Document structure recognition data
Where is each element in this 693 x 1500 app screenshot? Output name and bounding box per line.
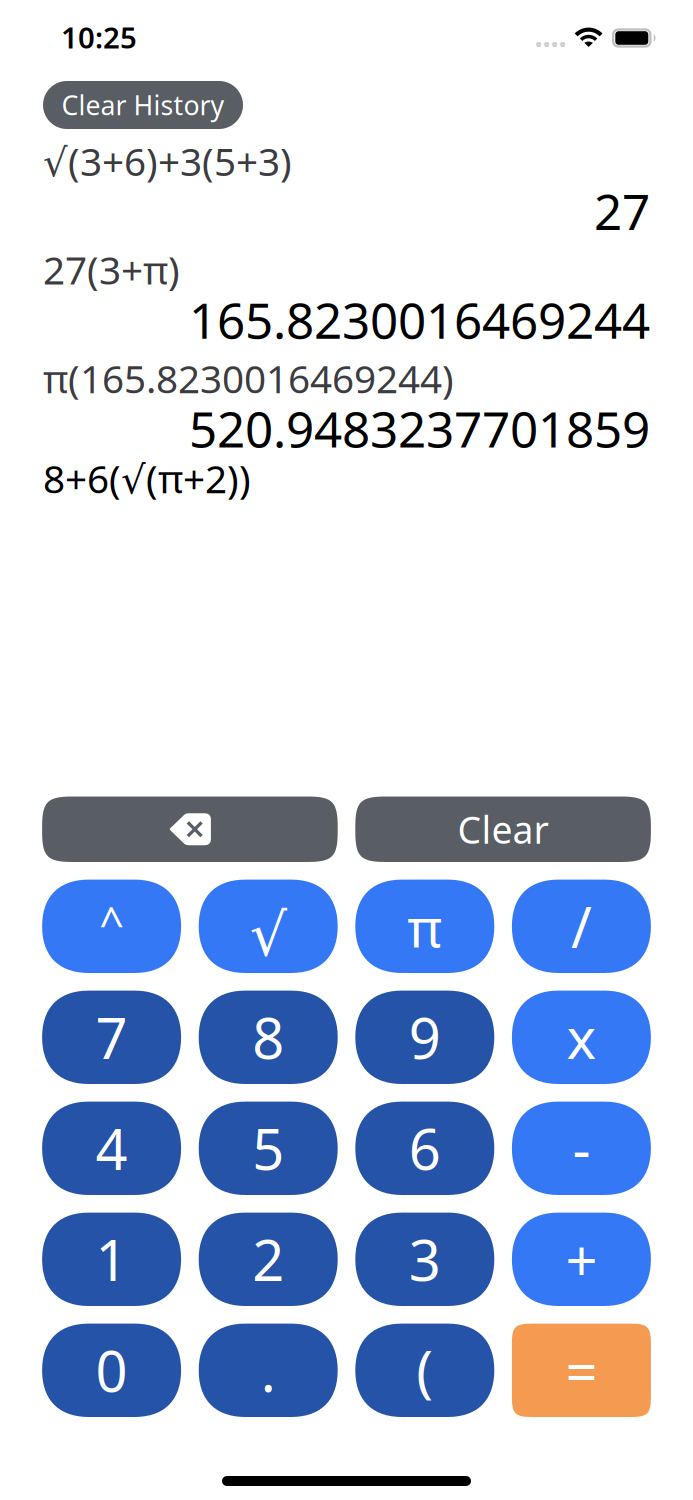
staticText: π(165.8230016469244) [43, 353, 454, 404]
button[interactable]: 0 [42, 1324, 181, 1417]
button[interactable]: - [512, 1102, 651, 1195]
button[interactable]: 7 [42, 991, 181, 1084]
staticText: Clear History [62, 87, 224, 123]
staticText: 5 [252, 1111, 284, 1186]
staticText: 6 [409, 1111, 441, 1186]
staticText: 3 [409, 1222, 441, 1296]
staticText: + [565, 1222, 597, 1296]
button[interactable]: / [512, 880, 651, 973]
button[interactable]: 6 [355, 1102, 494, 1195]
staticText: 27 [594, 178, 650, 244]
staticText: . [261, 1333, 276, 1408]
button[interactable]: 9 [355, 991, 494, 1084]
staticText: = [565, 1333, 597, 1408]
staticText: - [572, 1111, 590, 1186]
button[interactable]: + [512, 1213, 651, 1306]
button[interactable]: 1 [42, 1213, 181, 1306]
button[interactable]: = [512, 1324, 651, 1417]
button[interactable]: 4 [42, 1102, 181, 1195]
staticText: 520.9483237701859 [189, 396, 650, 461]
staticText: / [571, 889, 592, 964]
staticText: π [407, 891, 442, 962]
staticText: 7 [96, 1000, 128, 1074]
staticText: 27(3+π) [43, 244, 180, 295]
staticText: 10:25 [61, 18, 137, 56]
staticText: 165.8230016469244 [189, 287, 650, 352]
staticText: 2 [252, 1222, 284, 1296]
staticText: √(3+6)+3(5+3) [43, 135, 292, 186]
button[interactable]: 2 [199, 1213, 338, 1306]
staticText: 4 [96, 1111, 128, 1186]
button[interactable]: x [512, 991, 651, 1084]
staticText: ^ [99, 893, 124, 952]
staticText: 9 [409, 1000, 441, 1074]
staticText: √ [250, 902, 287, 969]
button[interactable]: 5 [199, 1102, 338, 1195]
button[interactable]: π [355, 880, 494, 973]
staticText: 1 [96, 1222, 128, 1296]
button[interactable]: ^ [42, 880, 181, 973]
staticText: x [566, 1000, 596, 1074]
button[interactable]: 8 [199, 991, 338, 1084]
button[interactable]: 3 [355, 1213, 494, 1306]
button[interactable]: ( [355, 1324, 494, 1417]
button[interactable]: . [199, 1324, 338, 1417]
button[interactable]: √ [199, 880, 338, 973]
button[interactable]: Delete [42, 796, 338, 862]
staticText: 8+6(√(π+2)) [43, 453, 251, 504]
staticText: ( [416, 1333, 433, 1408]
staticText: Clear [458, 804, 549, 854]
button[interactable]: Clear [355, 796, 651, 862]
staticText: 0 [96, 1333, 128, 1408]
button[interactable]: Clear History [43, 81, 243, 129]
staticText: 8 [252, 1000, 284, 1074]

**WORK TO BE COMPLETED:** Since the pictures don't belong in the copy, copy only the rest of the entries above exactly.

**ANSWER SECTION:**
Where is each element in this 693 x 1500 app screenshot? Output name and bounding box per line.
staticText: π(165.8230016469244) [43, 353, 454, 404]
button[interactable]: 0 [42, 1324, 181, 1417]
button[interactable]: - [512, 1102, 651, 1195]
button[interactable]: 7 [42, 991, 181, 1084]
staticText: Clear History [62, 87, 224, 123]
staticText: 5 [252, 1111, 284, 1186]
staticText: 6 [409, 1111, 441, 1186]
staticText: 3 [409, 1222, 441, 1296]
staticText: + [565, 1222, 597, 1296]
button[interactable]: / [512, 880, 651, 973]
button[interactable]: 6 [355, 1102, 494, 1195]
staticText: 27 [594, 178, 650, 244]
staticText: . [261, 1333, 276, 1408]
button[interactable]: 9 [355, 991, 494, 1084]
staticText: = [565, 1333, 597, 1408]
staticText: - [572, 1111, 590, 1186]
button[interactable]: + [512, 1213, 651, 1306]
button[interactable]: 1 [42, 1213, 181, 1306]
button[interactable]: = [512, 1324, 651, 1417]
button[interactable]: 4 [42, 1102, 181, 1195]
staticText: 520.9483237701859 [189, 396, 650, 461]
staticText: / [571, 889, 592, 964]
staticText: π [407, 891, 442, 962]
staticText: 7 [96, 1000, 128, 1074]
staticText: 27(3+π) [43, 244, 180, 295]
staticText: 10:25 [61, 18, 137, 56]
staticText: 165.8230016469244 [189, 287, 650, 352]
staticText: 2 [252, 1222, 284, 1296]
staticText: √(3+6)+3(5+3) [43, 135, 292, 186]
button[interactable]: 2 [199, 1213, 338, 1306]
staticText: 4 [96, 1111, 128, 1186]
button[interactable]: x [512, 991, 651, 1084]
staticText: ^ [99, 893, 124, 952]
staticText: 9 [409, 1000, 441, 1074]
staticText: √ [250, 902, 287, 969]
button[interactable]: 5 [199, 1102, 338, 1195]
button[interactable]: π [355, 880, 494, 973]
staticText: 1 [96, 1222, 128, 1296]
button[interactable]: ^ [42, 880, 181, 973]
staticText: x [566, 1000, 596, 1074]
button[interactable]: 8 [199, 991, 338, 1084]
button[interactable]: 3 [355, 1213, 494, 1306]
button[interactable]: ( [355, 1324, 494, 1417]
button[interactable]: . [199, 1324, 338, 1417]
button[interactable]: √ [199, 880, 338, 973]
button[interactable]: Delete [42, 796, 338, 862]
staticText: 8+6(√(π+2)) [43, 453, 251, 504]
staticText: ( [416, 1333, 433, 1408]
staticText: Clear [458, 804, 549, 854]
button[interactable]: Clear [355, 796, 651, 862]
staticText: 0 [96, 1333, 128, 1408]
button[interactable]: Clear History [43, 81, 243, 129]
staticText: 8 [252, 1000, 284, 1074]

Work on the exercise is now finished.